AWS Redshift is a pioneer when it comes to completely managed data warehouse services. With its ability to scale on-demand, a comprehensive Postgres compatible querying engine, and multitudes of AWS tools to augment the core capabilities, Redshift provides everything a customer needs to use as the sole data warehouse solution. And with these many capabilities, one would expect Redshift pricing would fall too heavy, but it’s not the case.
In fact, all of these features come at reasonable, competitive pricing. However, the process of understanding Redshift pricing is not straightforward. AWS offers a wide variety of pricing options to choose from, depending upon your use case and budget constraints.

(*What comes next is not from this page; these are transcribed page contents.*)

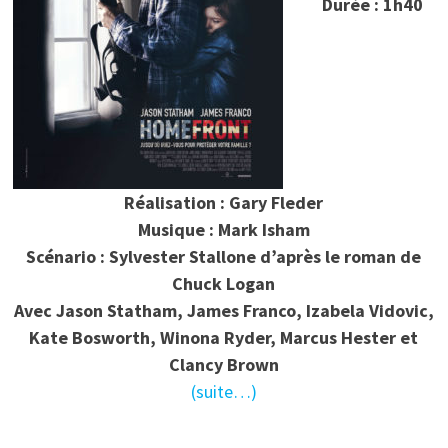
Durée : 1h40
Réalisation : Gary Fleder
Musique : Mark Isham
Scénario : Sylvester Stallone d’après le roman de
Chuck Logan
Avec Jason Statham, James Franco, Izabela Vidovic,
Kate Bosworth, Winona Ryder, Marcus Hester et
Clancy Brown
(suite…)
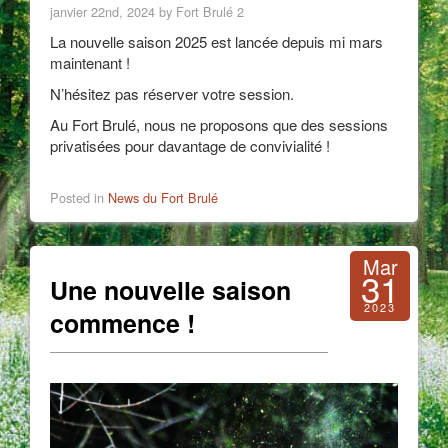
janvier 22nd, 2024 by Fort Brulé 2
La nouvelle saison 2025 est lancée depuis mi mars
maintenant !
N’hésitez pas réserver votre session.
Au Fort Brulé, nous ne proposons que des sessions
privatisées pour davantage de convivialité !
Posted in
News du Fort Brulé
Mar
31
Une nouvelle saison
2023
commence !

In this post, we will explore the different Redshift pricing options available. Additionally, we will also explore some of the best practices that can help you optimize your organization’s data warehousing costs, too.
Table of Contents
- What is Redshift
- Factors that affect Amazon Redshift Pricing
- Effect of Node Type on Redshift Pricing
- Effect of Regions on Redshift Pricing
- On-demand vs Reserved Instance Pricing
- Redshift’s Pricing for Additional Features
- Tools for keeping your Redshift’s Spending Under Control
- Optimizing Redshift ETL Cost
What is Redshift
Amazon Redshift is a fully-managed petabyte-scale cloud-based data warehouse, designed to store large-scale data sets and perform insightful analysis on them in real-time.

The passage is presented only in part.